Happy 100th Birthday to the 1921 vintage in Germany!

Today is my 61st birthday and anniversaries are useful moments to look back. Recently I’ve been thinking a lot about the 1921 vintage for German wines, which is celebrating its centenary. It was not only a great vintage, but was the turning point for the nation’s wine industry in the direction of modern winemaking methods.

I searched and searched for information that went beyond general observations and was free of platitudes. Finally, I found something in the book Könige des Rieslings an Mosel, Saar and Ruwer, or Kings of Riesling from the Mose, Saar and Ruwerby Peter Sauerwald & Edgar Wenzel (1978, Seewald Verlag, Stuttgart) about the 1921 vintage at the Kathäuserhof estate in the Ruwer (now part of the Mosel wine region). My guess is that the first text below was written by Hans Wilhelm Rautenstrauch, the then owner of the estate, in August 1921:

 “There was just one rainy day each month in May and June, apart from that burning heat. In July the heat and drought intensified. Occasional thunderstorms didn’t bring the hoped for cooling or the necessary moisture. Thursday, 28th July was the hottest day of the year, bringing enormous heat: 39° C in the shade and 50° C in the sun. At 10pm in the evening the thermometer still stood at 32° C. However, the vineyards look good and we expect a very good crop…”

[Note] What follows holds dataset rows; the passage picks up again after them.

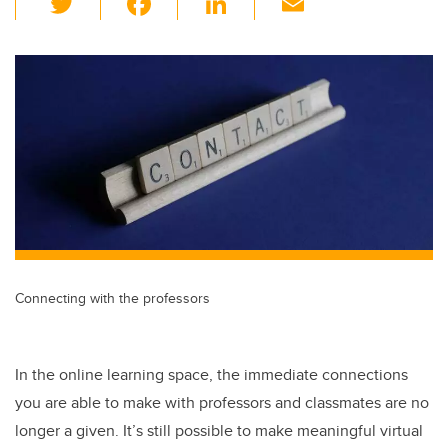
wi
a
n
m
tt
c
k
ail
er
e
e
b
dI
o
n
o
k
Connecting with the professors
In the online learning space, the immediate connections
you are able to make with professors and classmates are no
longer a given. It’s still possible to make meaningful virtual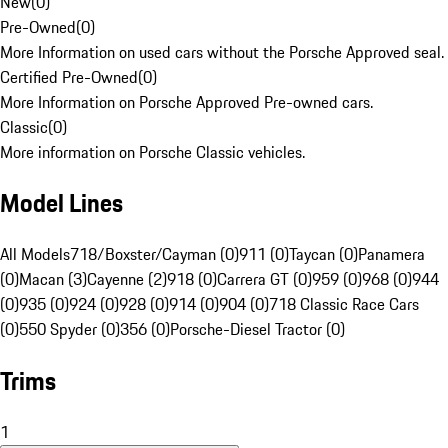
New
(
0
)
Pre-Owned
(
0
)
More Information on used cars without the Porsche Approved seal.
Certified Pre-Owned
(
0
)
More Information on Porsche Approved Pre-owned cars.
Classic
(
0
)
More information on Porsche Classic vehicles.
Model Lines
All Models
718/Boxster/Cayman (0)
911 (0)
Taycan (0)
Panamera
(0)
Macan (3)
Cayenne (2)
918 (0)
Carrera GT (0)
959 (0)
968 (0)
944
(0)
935 (0)
924 (0)
928 (0)
914 (0)
904 (0)
718 Classic Race Cars
(0)
550 Spyder (0)
356 (0)
Porsche-Diesel Tractor (0)
Trims
1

That sounds rather reminiscent of the 2018 vintage in Germany. However, the Average Growing Season Temperature for 1921 in Geisenheim/Rheingau (sorry, but I don’t have historic figures for the Mosel) was 16°C and for 2018 it was 17.8°C! The books authors also give a rather detailed description of the 1921 wines from Karthäuserhof. Please note that a Mosel Fuder barrel contains 1,000 liters of wine, so the crop was about 120,000 bottles:

 “The 1921 crop was 85 Fuder and the wines were bottled around 1925-27. Four of these Fuders from the 1921 vintage survived World War II in bottle. In contrast, the other 81 Fuders were more or less full-fermented out to dryness and those wines were therefore passé after 15 to 20 years of age. In contrast, the four top Fuders of Auslese had between 35 and 76 grams per liter sweetness. Only for this reason do they survive in great shape to this day…”

Today, 76 grams per liter sweetness in a Riesling Auslese would be considered low! The authors go on to give their tasting note for the 1921 Karthäuserhofberg Kronenberg feinste Auslese, the best Fuder of the vintage at the estate. Not only do modern wine critics write florid notes!:

In spite of the great vintage this 1921 Karthäuserhofberg is a total Ruwer original. The deep colour speaks of its age and shimmers red-sapphire like a sunrise. It smells of an entire bouquet of flowers, also of pineapple and strawberry. The body is full, but not fat, the sweetness noble, the acidity mild, yet still piquant. Its temperament is harmonious, but still far removed from flatness or tiredness. A regal wine from which parting is painful, since one will probably never meet it again.”